*** RECORDS SUPPLIED ***

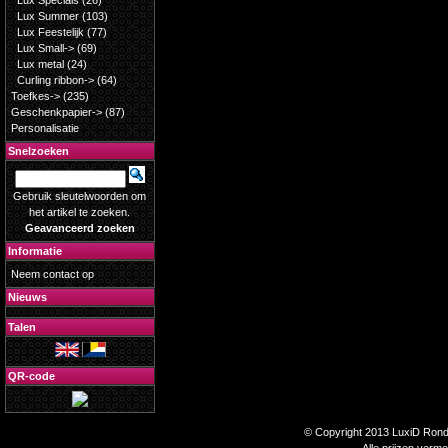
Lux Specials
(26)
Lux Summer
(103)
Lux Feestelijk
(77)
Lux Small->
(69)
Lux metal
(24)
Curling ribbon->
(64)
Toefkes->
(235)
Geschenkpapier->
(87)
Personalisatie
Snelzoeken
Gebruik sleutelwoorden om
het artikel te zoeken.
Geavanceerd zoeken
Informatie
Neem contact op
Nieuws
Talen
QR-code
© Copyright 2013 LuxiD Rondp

*** End of RECORDS SUPPLIED ***
*** RECORDS SUPPLIED ***

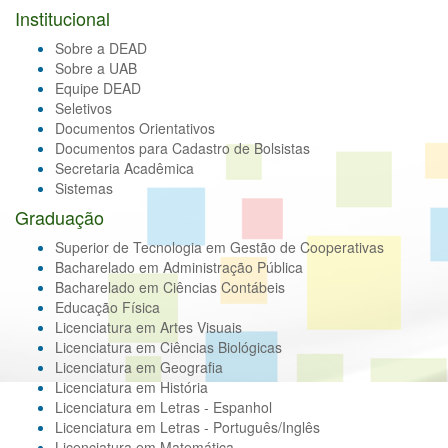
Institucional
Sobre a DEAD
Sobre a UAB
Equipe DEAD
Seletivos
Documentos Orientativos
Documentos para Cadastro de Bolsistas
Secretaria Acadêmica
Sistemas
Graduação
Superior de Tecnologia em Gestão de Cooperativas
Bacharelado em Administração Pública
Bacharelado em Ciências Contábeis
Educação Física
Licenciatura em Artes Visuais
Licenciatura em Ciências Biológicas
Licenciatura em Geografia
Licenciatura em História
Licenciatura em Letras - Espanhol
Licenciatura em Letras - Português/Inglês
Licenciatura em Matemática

*** End of RECORDS SUPPLIED ***
*** RECORDS SUPPLIED ***

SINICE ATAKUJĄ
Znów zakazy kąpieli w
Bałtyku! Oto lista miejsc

*** End of RECORDS SUPPLIED ***

The reply should hold only the lines of the listing above starting at the line containing "Lux Specials" and ending at the line containing "2013 LuxiD Rondp", exactly as written.

Lux Specials
(26)
Lux Summer
(103)
Lux Feestelijk
(77)
Lux Small->
(69)
Lux metal
(24)
Curling ribbon->
(64)
Toefkes->
(235)
Geschenkpapier->
(87)
Personalisatie
Snelzoeken
Gebruik sleutelwoorden om
het artikel te zoeken.
Geavanceerd zoeken
Informatie
Neem contact op
Nieuws
Talen
QR-code
© Copyright 2013 LuxiD Rondp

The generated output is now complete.